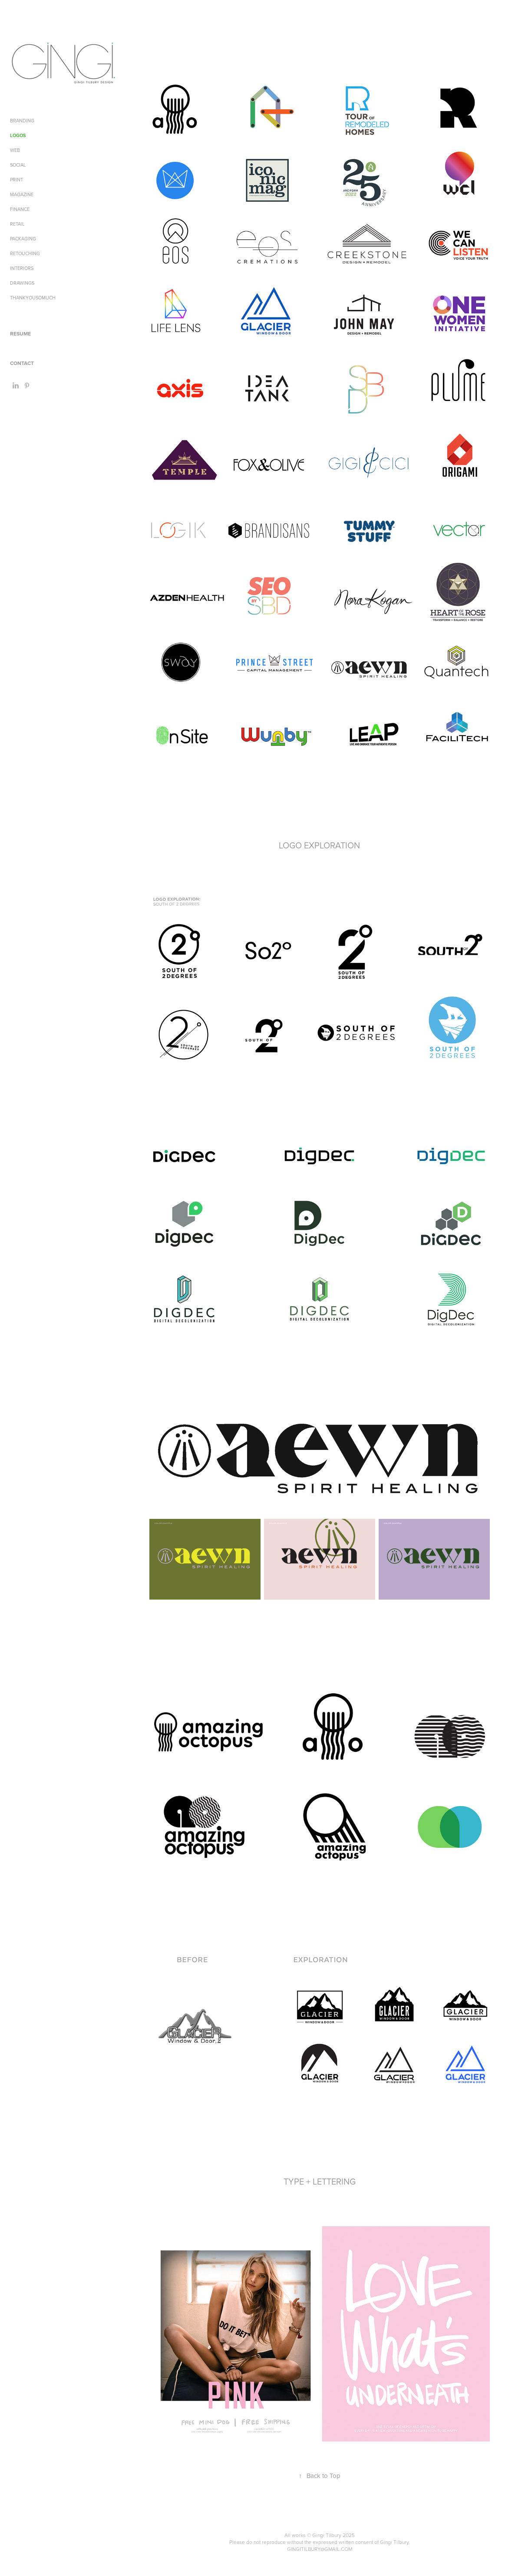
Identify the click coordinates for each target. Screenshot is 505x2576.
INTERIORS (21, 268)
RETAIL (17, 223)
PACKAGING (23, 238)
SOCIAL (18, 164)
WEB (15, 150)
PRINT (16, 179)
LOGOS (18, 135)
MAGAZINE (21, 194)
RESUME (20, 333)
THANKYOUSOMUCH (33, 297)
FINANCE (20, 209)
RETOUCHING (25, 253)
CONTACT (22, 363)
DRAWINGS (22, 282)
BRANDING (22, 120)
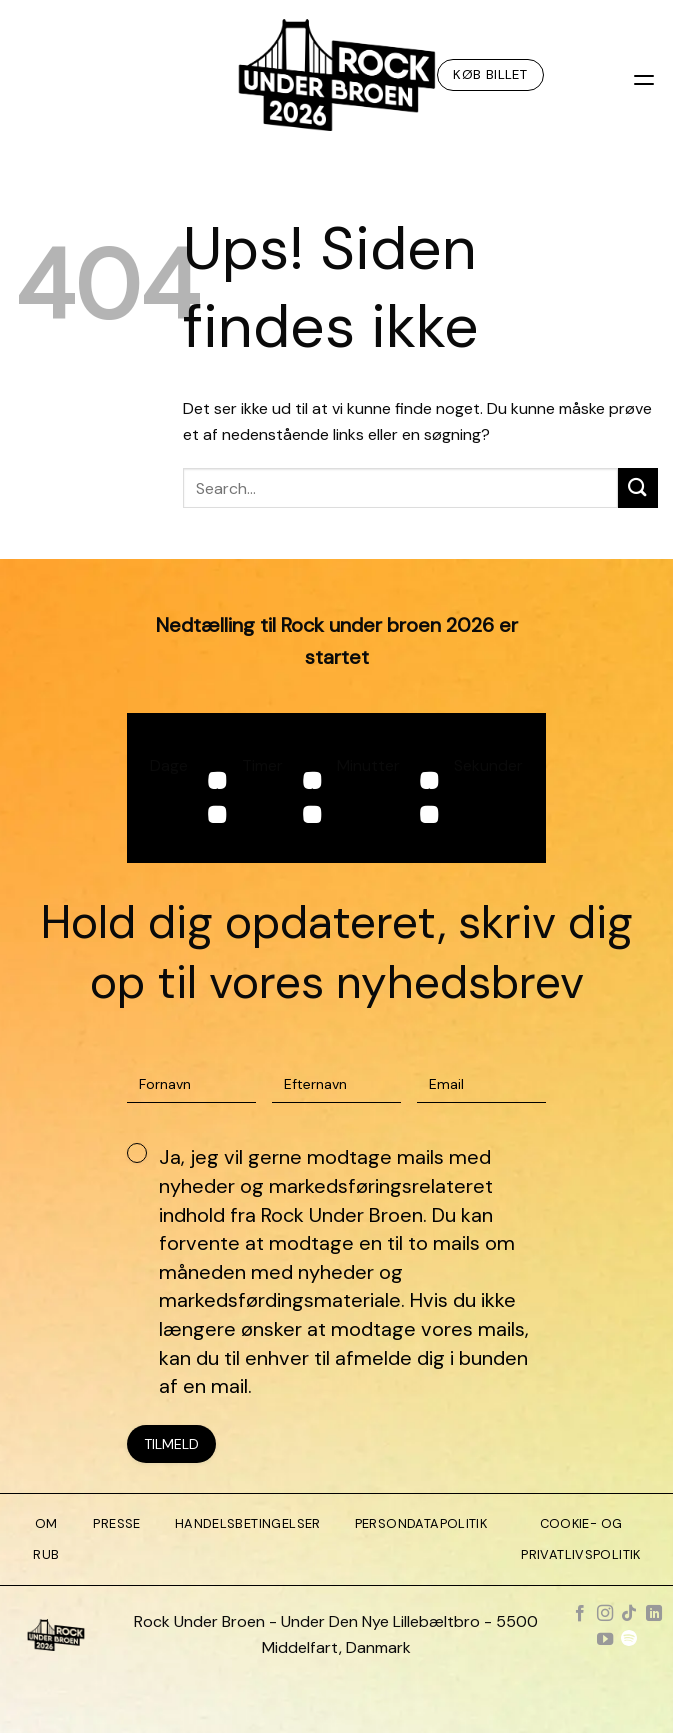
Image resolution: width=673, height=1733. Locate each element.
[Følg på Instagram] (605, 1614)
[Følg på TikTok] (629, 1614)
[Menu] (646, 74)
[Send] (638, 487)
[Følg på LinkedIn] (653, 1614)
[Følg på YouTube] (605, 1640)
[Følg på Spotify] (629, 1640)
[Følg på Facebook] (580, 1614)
● ● ● ● ● ● ●
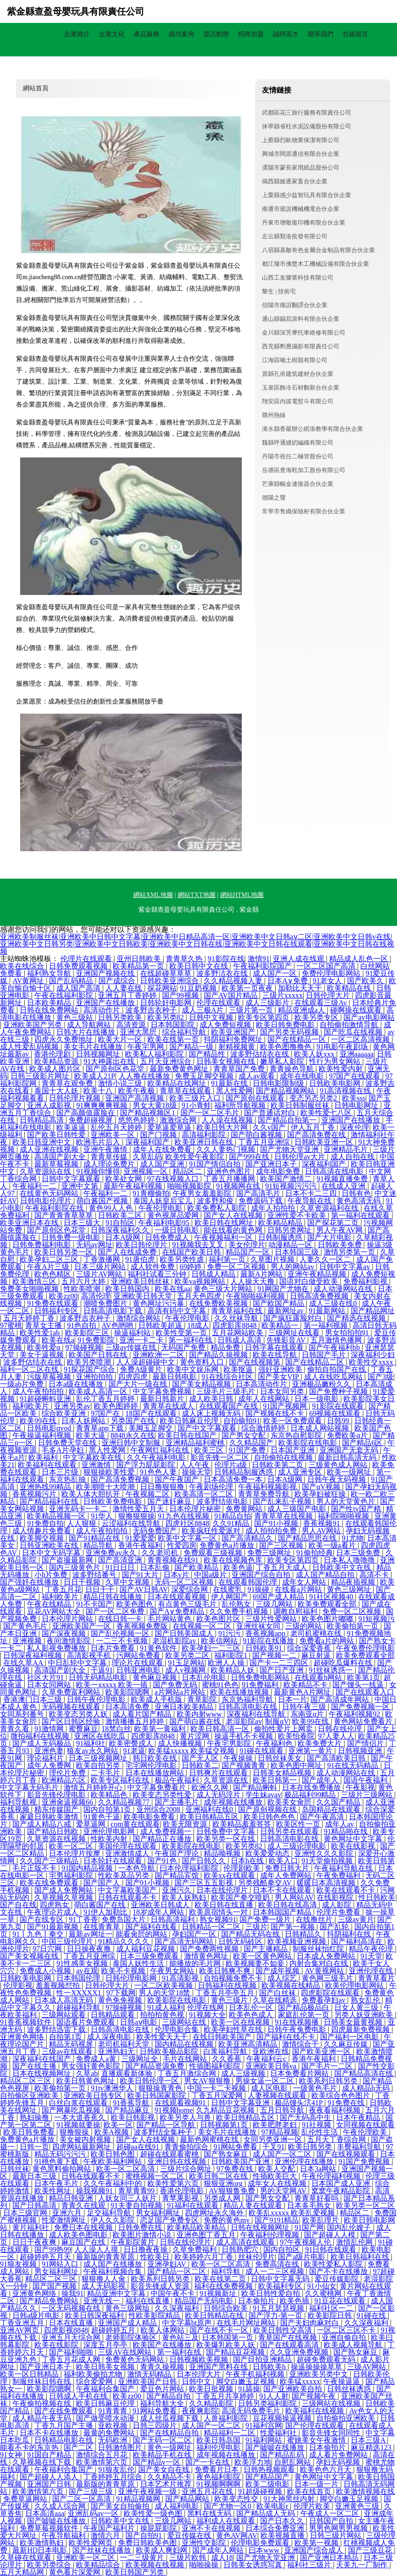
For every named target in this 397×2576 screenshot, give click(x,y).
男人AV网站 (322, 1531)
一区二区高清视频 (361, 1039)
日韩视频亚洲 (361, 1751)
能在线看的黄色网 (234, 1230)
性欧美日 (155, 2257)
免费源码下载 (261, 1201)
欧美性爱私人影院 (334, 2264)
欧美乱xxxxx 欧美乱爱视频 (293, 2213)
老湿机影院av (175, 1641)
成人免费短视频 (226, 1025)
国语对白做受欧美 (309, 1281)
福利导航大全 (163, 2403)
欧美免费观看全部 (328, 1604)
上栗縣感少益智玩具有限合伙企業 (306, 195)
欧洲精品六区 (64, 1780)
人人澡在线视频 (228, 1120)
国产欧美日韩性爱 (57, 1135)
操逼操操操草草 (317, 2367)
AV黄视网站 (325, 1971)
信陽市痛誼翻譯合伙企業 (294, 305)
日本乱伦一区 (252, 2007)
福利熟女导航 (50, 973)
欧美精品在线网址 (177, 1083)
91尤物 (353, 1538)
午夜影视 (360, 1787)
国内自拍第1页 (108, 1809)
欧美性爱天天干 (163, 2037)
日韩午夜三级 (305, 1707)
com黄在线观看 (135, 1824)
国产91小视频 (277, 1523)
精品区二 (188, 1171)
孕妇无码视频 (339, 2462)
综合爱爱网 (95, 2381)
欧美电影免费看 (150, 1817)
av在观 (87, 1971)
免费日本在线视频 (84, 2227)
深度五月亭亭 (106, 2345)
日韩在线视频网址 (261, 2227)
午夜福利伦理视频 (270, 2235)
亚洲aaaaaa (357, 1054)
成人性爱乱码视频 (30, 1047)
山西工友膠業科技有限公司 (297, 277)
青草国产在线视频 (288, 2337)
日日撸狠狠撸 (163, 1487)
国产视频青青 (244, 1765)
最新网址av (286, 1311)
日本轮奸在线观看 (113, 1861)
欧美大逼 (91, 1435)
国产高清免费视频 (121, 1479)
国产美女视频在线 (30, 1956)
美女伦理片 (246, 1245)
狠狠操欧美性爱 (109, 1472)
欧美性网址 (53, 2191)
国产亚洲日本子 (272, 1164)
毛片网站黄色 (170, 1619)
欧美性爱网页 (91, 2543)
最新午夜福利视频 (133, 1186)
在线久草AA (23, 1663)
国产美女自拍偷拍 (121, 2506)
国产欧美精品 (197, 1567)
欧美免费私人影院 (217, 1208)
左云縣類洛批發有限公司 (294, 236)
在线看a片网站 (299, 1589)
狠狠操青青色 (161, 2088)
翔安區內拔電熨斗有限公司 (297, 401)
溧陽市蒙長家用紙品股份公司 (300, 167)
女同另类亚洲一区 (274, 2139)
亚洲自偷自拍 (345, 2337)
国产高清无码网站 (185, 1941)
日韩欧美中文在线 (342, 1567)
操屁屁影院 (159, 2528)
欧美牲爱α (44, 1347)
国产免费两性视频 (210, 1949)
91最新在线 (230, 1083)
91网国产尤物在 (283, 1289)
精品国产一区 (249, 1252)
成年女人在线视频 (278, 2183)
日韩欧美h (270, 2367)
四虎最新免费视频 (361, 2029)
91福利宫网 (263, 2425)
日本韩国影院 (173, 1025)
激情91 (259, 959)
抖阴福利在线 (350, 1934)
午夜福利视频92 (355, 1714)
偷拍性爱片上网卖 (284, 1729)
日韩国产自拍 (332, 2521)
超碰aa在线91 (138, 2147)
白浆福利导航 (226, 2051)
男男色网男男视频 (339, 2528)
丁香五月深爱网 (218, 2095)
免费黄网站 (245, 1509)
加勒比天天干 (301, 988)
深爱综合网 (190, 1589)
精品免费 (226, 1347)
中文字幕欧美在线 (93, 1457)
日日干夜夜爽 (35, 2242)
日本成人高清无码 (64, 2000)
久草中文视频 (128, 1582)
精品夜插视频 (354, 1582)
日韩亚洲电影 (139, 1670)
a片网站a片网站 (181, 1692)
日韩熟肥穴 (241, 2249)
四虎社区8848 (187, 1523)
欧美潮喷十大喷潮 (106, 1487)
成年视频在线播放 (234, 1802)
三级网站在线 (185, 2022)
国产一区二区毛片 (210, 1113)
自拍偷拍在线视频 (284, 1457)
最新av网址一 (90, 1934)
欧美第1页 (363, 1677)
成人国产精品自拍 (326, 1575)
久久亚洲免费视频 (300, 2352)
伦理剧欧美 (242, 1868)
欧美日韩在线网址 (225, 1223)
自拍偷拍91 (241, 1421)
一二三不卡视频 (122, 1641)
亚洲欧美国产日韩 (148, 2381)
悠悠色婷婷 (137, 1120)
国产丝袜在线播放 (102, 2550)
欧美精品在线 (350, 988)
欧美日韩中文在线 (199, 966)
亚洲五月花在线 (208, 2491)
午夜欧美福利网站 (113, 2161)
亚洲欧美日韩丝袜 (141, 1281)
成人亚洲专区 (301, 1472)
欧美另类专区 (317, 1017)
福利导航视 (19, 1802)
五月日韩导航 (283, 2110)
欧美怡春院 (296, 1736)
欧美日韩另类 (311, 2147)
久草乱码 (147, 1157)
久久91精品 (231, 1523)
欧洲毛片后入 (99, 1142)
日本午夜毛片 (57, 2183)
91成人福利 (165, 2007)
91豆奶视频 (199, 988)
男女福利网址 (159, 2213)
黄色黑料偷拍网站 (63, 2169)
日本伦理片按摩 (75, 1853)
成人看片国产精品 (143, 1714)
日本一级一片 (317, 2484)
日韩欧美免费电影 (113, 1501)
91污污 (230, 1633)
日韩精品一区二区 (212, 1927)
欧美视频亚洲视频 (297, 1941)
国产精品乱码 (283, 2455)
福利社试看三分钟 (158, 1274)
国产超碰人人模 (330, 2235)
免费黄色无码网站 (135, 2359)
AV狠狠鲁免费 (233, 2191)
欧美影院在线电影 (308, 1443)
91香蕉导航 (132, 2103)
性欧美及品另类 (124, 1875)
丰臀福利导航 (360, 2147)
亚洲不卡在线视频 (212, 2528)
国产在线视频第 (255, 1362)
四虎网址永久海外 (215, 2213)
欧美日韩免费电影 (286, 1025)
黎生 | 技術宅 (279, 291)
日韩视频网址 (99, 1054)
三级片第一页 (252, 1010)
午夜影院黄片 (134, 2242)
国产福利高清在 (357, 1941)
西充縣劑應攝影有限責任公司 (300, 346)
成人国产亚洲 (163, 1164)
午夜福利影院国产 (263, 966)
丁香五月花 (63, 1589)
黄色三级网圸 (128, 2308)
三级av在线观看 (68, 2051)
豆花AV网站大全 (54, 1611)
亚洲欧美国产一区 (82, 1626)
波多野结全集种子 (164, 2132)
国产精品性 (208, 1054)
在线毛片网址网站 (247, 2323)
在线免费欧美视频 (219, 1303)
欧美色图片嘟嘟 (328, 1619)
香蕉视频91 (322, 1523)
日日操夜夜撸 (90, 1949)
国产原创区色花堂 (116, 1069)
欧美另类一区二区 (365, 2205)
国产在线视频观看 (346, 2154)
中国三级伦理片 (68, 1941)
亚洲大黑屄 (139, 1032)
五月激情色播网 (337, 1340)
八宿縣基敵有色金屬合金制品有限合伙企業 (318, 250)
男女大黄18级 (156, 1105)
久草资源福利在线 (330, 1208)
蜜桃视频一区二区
● ● ● ● ● ● ●
_TASK OBJECTIVE_
Copy exactly the stretch of data above from the line with "91豆奶视频 (199, 988)" through the line with "日韩视频网址 (99, 1054)", and omit all other lines.

_FINISHED EXERCISE_
91豆奶视频 (199, 988)
男女福利网址 (159, 2213)
黄色黑料偷拍网站 (63, 2169)
日本伦理片按摩 (75, 1853)
成人看片国产精品 (143, 1714)
日本一级一片 (317, 2484)
日韩欧美免费电影 (113, 1501)
91污污 (230, 1633)
日韩精品一区二区 (212, 1927)
欧美视频亚洲视频 (297, 1941)
国产精品乱码 (283, 2455)
福利社试看三分钟 (158, 1274)
国产超碰人人模 (330, 2235)
免费黄色无码网站 (135, 2359)
AV狠狠鲁免费 (233, 2191)
欧美影院在线电影 (308, 1443)
91香蕉导航 (132, 2103)
性欧美及品另类 (124, 1875)
丰臀福利导航 (360, 2147)
亚洲不卡在线视频 (212, 2528)
国产在线视频第 (255, 1362)
四虎网址永久海外 (215, 2213)
欧美日韩免费电影 (286, 1025)
黎生 | 技術宅 (279, 291)
日韩视频网址 (99, 1054)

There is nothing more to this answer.